За три последующих революционных года, с 1918-го по 1921-й, положение дел мало изменилось. Известно, что этнографы, которым была поручена подготовка к первой советской переписи населения в середине 1920 годов, напрасно искали доказательства существования ярко выраженного чувства русской национальной общности. Вместо этого они обнаружили, что крестьяне не видят разницы между белорусами, великороссами и украинцами, либо без разбора считая друг друга «русскими», либо определяя самосознание по более явным региональным особенностям. Специалисты, изучавшие местное население всего лишь в нескольких сотнях миль от Москвы, например, встретили «владимирских» и «костромских», которые, кажется, совершенно не подозревали о возможности претендовать на более широко сконструированную национальную идентичность.

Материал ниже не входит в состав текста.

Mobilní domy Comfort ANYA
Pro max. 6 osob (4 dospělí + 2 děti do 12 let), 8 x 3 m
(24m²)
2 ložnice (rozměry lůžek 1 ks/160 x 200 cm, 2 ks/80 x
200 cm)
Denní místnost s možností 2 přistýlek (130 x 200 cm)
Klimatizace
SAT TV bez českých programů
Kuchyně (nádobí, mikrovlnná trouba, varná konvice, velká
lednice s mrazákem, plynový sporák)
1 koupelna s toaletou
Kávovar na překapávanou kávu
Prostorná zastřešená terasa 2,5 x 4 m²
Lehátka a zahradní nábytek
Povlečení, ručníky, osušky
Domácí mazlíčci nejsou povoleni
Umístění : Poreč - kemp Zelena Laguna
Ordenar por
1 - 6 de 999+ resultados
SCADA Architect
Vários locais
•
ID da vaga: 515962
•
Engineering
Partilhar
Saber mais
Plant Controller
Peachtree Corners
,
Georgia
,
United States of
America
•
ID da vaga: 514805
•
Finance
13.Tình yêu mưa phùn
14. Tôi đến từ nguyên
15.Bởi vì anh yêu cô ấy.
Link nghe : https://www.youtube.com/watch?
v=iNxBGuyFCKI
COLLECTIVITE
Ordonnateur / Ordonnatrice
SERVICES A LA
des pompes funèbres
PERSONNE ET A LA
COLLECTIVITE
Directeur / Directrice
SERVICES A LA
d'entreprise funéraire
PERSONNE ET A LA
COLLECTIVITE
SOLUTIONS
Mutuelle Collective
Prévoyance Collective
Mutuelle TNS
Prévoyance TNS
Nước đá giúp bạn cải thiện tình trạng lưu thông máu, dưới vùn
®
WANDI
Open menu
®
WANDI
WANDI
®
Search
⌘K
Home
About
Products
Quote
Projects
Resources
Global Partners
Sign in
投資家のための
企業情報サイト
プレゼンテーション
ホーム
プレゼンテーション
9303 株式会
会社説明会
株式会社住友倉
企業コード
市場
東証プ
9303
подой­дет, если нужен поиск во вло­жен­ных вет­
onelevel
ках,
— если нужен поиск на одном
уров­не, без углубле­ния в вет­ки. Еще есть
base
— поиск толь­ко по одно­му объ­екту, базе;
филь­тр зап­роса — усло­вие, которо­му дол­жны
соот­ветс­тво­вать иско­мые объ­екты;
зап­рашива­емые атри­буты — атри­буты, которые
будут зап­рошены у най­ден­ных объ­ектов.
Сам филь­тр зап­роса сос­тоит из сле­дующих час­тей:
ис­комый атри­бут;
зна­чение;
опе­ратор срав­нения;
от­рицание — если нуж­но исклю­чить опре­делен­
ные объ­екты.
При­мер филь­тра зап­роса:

Еще более поучительны сообщения этнографов, проводивших полевых исследования, например, В. Чернышева. Он сетовал, что у крестьян совершенно отсутствует чувство национального сознания или принадлежности к более крупному политическому сообществу [50].

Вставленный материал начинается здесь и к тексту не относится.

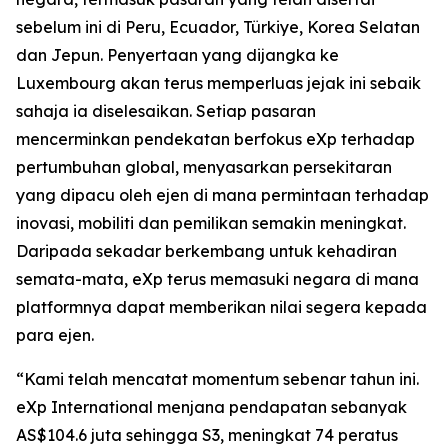
sebelum ini di Peru, Ecuador, Türkiye, Korea Selatan
dan Jepun. Penyertaan yang dijangka ke
Luxembourg akan terus memperluas jejak ini sebaik
sahaja ia diselesaikan. Setiap pasaran
mencerminkan pendekatan berfokus eXp terhadap
pertumbuhan global, menyasarkan persekitaran
yang dipacu oleh ejen di mana permintaan terhadap
inovasi, mobiliti dan pemilikan semakin meningkat.
Daripada sekadar berkembang untuk kehadiran
semata-mata, eXp terus memasuki negara di mana
platformnya dapat memberikan nilai segera kepada
para ejen.
“Kami telah mencatat momentum sebenar tahun ini.
eXp International menjana pendapatan sebanyak
AS$104.6 juta sehingga S3, meningkat 74 peratus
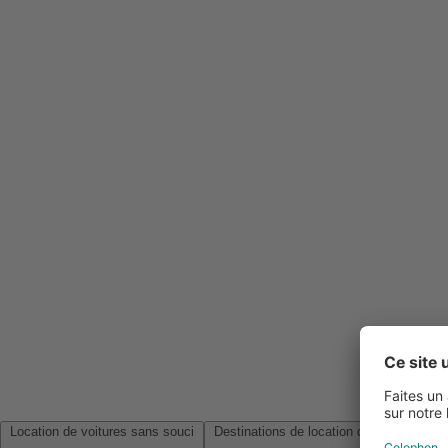
Location de voitures sans souci
Destinations de location de voitures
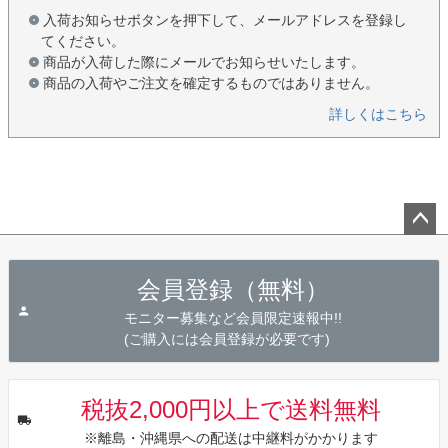
入荷お知らせボタンを押下して、メールアドレスを登録し
てください。
商品が入荷した際にメールでお知らせいたします。
商品の入荷やご注文を確定するものではありません。
詳しくはこちら
ペー
ジト
会員登録（無料）
ップ
へ
モニター募集など会員限定速報中!!
(ご購入には会員登録が必要です)
税抜2,000円以上で送料無料
※離島・沖縄県への配送は中継料がかかります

Из-за отсутствия последовательного массового национального самосознания у русских не осталось практически ничего общего кроме тенденции идентифицировать себя через оппозицию к нерусским народам. Действительно, насколько можно судить о проявлениях этнического самосознания у простых русских людей по архивным записям 1920-х — начала 1930 годов, эти чувства были смутными и направленными скорее на отрицательную характеризацию других этнических групп, чем на положительные определения того, что значит быть русским [51]. Объединенные в большей степени шовинизмом, нежели ясно выряженным национальным самосознанием, русские, когда они все-таки приписывали себе какие-то отличительные признаки, представляли собой этническое сообщество, которое определяло абстрактное почти сентиментальное — любование национальными страданиями и способностью переносить тяготы жизни.
Чувство национальной идеи личности было слабым и непоследовательным при старом порядке поэтому тот факт, что оно не получило развития в первые два десятилетия после революции, не должен удивлять. Формирование национального самосознания — это не спонтанный или неизбежный процесс; более того, приверженность советского режима на первых порах пролетарскому интернационализму в действительности препятствовала вызреванию массового чувства русской национальной идентичности в течение первых пятнадцати лет советского эксперимента. Начнем с того, что положительные оценки русскости в то время официально осуждались как царский «великодержавный шовинизм» [52]. Однако, возможно, большее значение имело продвижение партийным руководством классового чувства массовой идентичности, выраженного в марксистко-ленинских терминах исторического материализма, социальных сил и разных ступеней международного экономического развития. Неявно ссылаясь на строчку из «Манифеста коммунистической партии» Маркса и Энгельса «рабочие не имеют отечества», идеологические трактаты того времени подчеркивали превосходство классового сознания над национальным. Даже после выдвижения лозунга «построение социализма в одной стране» в середине 1920 годов советская пропаганда продолжала рассматривать класс как более фундаментальную и решающую социальную категорию по сравнению с другими парадигмами, определяемыми по этническим и национальным показателям. П. Стучке одному из создателей и теоретиков советского законодательства, занимавшему видное положение в 1920 годы, во многом удалось передать пренебрежение первых большевиков к националистической альтернативе: «В наше время П [атриотизм] играет роль наиболее реакционной идеологии, которая призвана обосновывать империалистическое хищничество и заглушать классовое сознание пролетариата, ставя непереходимые границы его освободительной борьбе». Подводя итог господствующим в прессе взглядам, Стучка объяснял, что, хотя рабочим было разумно демонстрировать лояльность организованным в их интересах обществам, подобное чувство не имело почти ничего общего с национальным или этническим единством. Советское самосознание формировала скорее интернационалистическая, пролетарская солидарность, а не национальные границы или кровь [53].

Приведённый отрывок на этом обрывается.